The point at which $$x = -x - 1$$ is $$x = -\frac{1}{2}$$. We see that for even $$k$$, $$S_k(x)$$ is anti-symmetric w.r.t. reflection about this point, while in case of odd $$k$$, it is symmetric. This means that for even $$k$$, the function has a zero there, while for odd $$k$$ the derivative is zero:

$$\begin{split}S_{2k}\left(-\frac{1}{2}\right) &= 0\\ S'_{2k+1}\left(-\frac{1}{2}\right) &= 0\end{split}$$

This fixes $$S_2(x)$$, because $$S_2(x)$$ is a third degree polynomial and it has zeros at $$x = 0$$, $$x = 1$$ and $$x = -\frac{1}{2}$$, so it’s proportional to $$x (x+1)(2x+1)$$, and demanding that $$S_2(1) = 1$$ yields $$S_2(x) = \frac{1}{6} x (x+1)(2x+1)$$. Obtaining this expression is, however, not necessary for the purpose of this problem.

In general, we have that $$S_{2k}(x)$$ contains a factor of $$x(x+1)(2x+1)$$. We can obtain more information about $$S_k(x)$$ for odd $$k$$ by taking the derivative of the recursion (2).
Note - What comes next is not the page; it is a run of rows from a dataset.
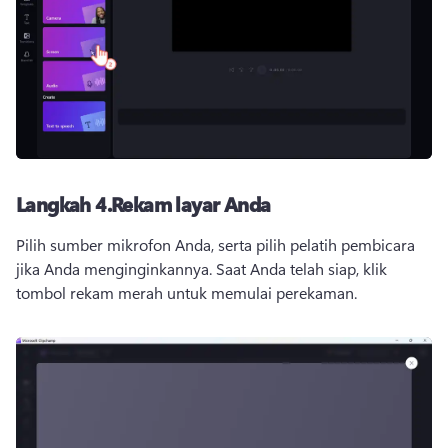
Langkah 4.
Rekam layar Anda
Pilih sumber mikrofon Anda, serta pilih 
pelatih pembicara
jika Anda menginginkannya. 
Saat Anda telah siap, klik 
tombol rekam merah untuk memulai perekaman.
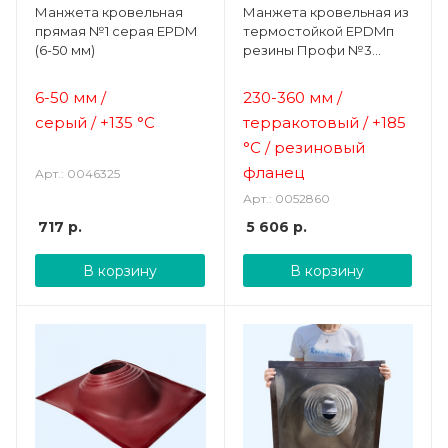
Манжета кровельная
Манжета кровельная из
прямая №1 серая EPDM
термостойкой EPDMп
(6-50 мм)
резины Профи №3
терракотовая (230-360
мм)
6-50 мм /
230-360 мм /
серый /
+135 °C
терракотовый /
+185
°C / резиновый
фланец
Арт.: 0046325
Арт.: 0052860
717
р.
5 606
р.
В корзину
В корзину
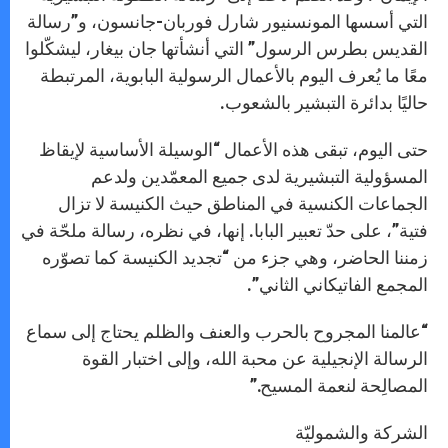
التي أسسها المونسنيور شارل فوربان-جانسون، و”رسالة
القديس بطرس الرسول” التي أنشأتها جان بيغار، ليشكّلوا
معًا ما يُعرف اليوم بالأعمال الرسولية البابوية، المرتبطة
حاليًا بدائرة التبشير بالشعوب.
حتى اليوم، تبقى هذه الأعمال “الوسيلة الأساسية لإيقاظ
المسؤولية التبشيرية لدى جميع المعمّدين ولدعم
الجماعات الكنسية في المناطق حيث الكنيسة لا تزال
فتية”، على حدّ تعبير البابا. إنها، في نظره، رسالة ملحّة في
زمننا الحاضر، وهي جزء من “تجديد الكنيسة كما تصوّره
المجمع الفاتيكاني الثاني”.
“عالمنا المجروح بالحرب والعنف والظلم يحتاج إلى سماع
الرسالة الإنجيلية عن محبة الله، وإلى اختبار القوة
المصالِحة لنعمة المسيح.”
الشركة والشموليّة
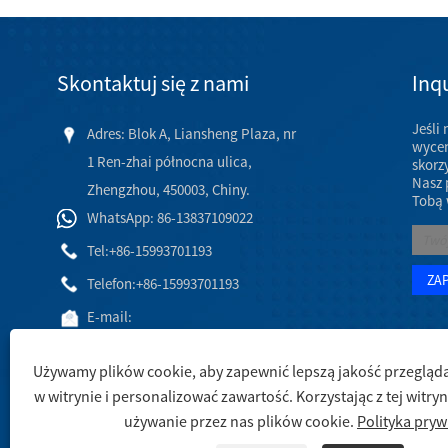
Skontaktuj się z nami
Inqu
Jeśli
Adres: Blok A, Liansheng Plaza, nr
wycen
1 Ren-zhai północna ulica,
skorz
Nasz 
Zhengzhou, 450003, Chiny.
Tobą 
WhatsApp: 86-13837109022
Tel:
+86-15993701193
Telefon:
+86-15993701193
E-mail:
hj@engineeringceramic.com
Używamy plików cookie, aby zapewnić lepszą jakość przegląda
w witrynie i personalizować zawartość. Korzystając z tej witry
używanie przez nas plików cookie.
Polityka pryw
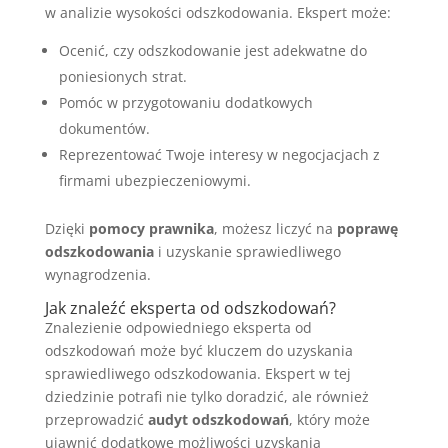
w analizie wysokości odszkodowania. Ekspert może:
Ocenić, czy odszkodowanie jest adekwatne do
poniesionych strat.
Pomóc w przygotowaniu dodatkowych
dokumentów.
Reprezentować Twoje interesy w negocjacjach z
firmami ubezpieczeniowymi.
Dzięki
pomocy prawnika
, możesz liczyć na
poprawę
odszkodowania
i uzyskanie sprawiedliwego
wynagrodzenia.
Jak znaleźć eksperta od odszkodowań?
Znalezienie odpowiedniego eksperta od
odszkodowań może być kluczem do uzyskania
sprawiedliwego odszkodowania. Ekspert w tej
dziedzinie potrafi nie tylko doradzić, ale również
przeprowadzić
audyt odszkodowań
, który może
ujawnić dodatkowe możliwości uzyskania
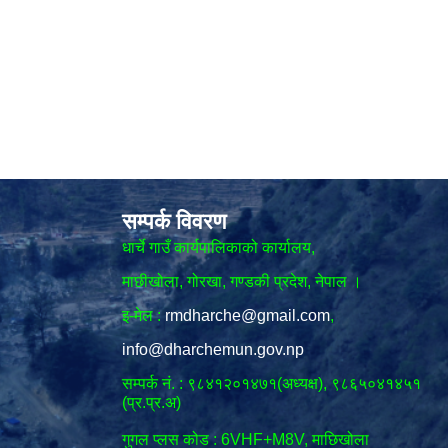
सम्पर्क विवरण
धार्चे गाउँ कार्यपालिकाको कार्यालय,
माछीखोला, गोरखा, गण्डकी प्रदेश, नेपाल ।
इ-मेल :
rmdharche@gmail.com
,
info@dharchemun.gov.np
सम्पर्क नं. : ९८४१२०१४७१(अध्यक्ष), ९८६५०४१४५१
(प्र.प्र.अ)
गुगल प्लस कोड : 6VHF+M8V, माछिखोला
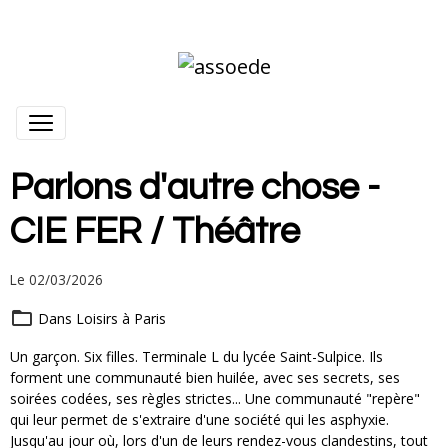
Parlons d'autre chose -
CIE FER / Théâtre
Le 02/03/2026
Dans
Loisirs à Paris
Un garçon. Six filles. Terminale L du lycée Saint-Sulpice. Ils
forment une communauté bien huilée, avec ses secrets, ses
soirées codées, ses règles strictes... Une communauté "repère"
qui leur permet de s'extraire d'une société qui les asphyxie.
Jusqu'au jour où, lors d'un de leurs rendez-vous clandestins, tout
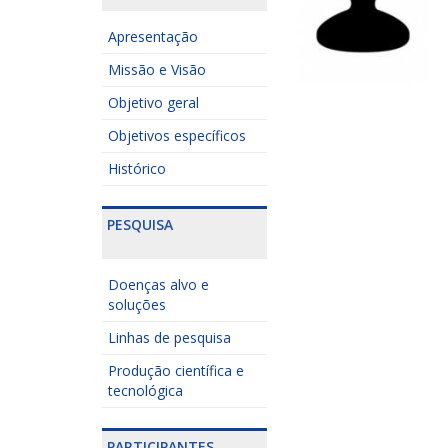
Apresentação
Missão e Visão
Objetivo geral
Objetivos específicos
Histórico
PESQUISA
Doenças alvo e
soluções
Linhas de pesquisa
Produção científica e
tecnológica
PARTICIPANTES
This yields:

$$S'_{2k+1}(x) - S'_{2k+1}(x-1) = (2k+1) x^{2k}$$

We then see $$\frac{S'_{2k+1}(x)}{2k+1}$$ satisfies the same recursion as $$S_{2k}(x)$$. Because both these functions are zero at $$x = -\frac{1}{2}$$, they are identical. The fact that $$S_{2k}(x)$$ is zero at $$x = 0$$ and $$x = 1$$ then tells us that $$S'_{2k+1}(x)$$ is zero there as well. So, we see $$S_{2k+1}(x)$$ has zeros at $$x = 0$$ and $$x = 1$$ of multiplicity of at least $$2$$, so $$S_{2k+1}(x)$$ contains a factor of $$x^2 (x+1)^2$$.

In particular, since $$S_3(x)$$ is a fourth degree polynomial, we see that it is proportional to $$x^2(x+1)^2$$, so it's proportional to $$S_1(x)^2$$. And since $$S_k(1) =1$$for all $$k$$, we have $$S_3(x) = S_1(x)^2$$.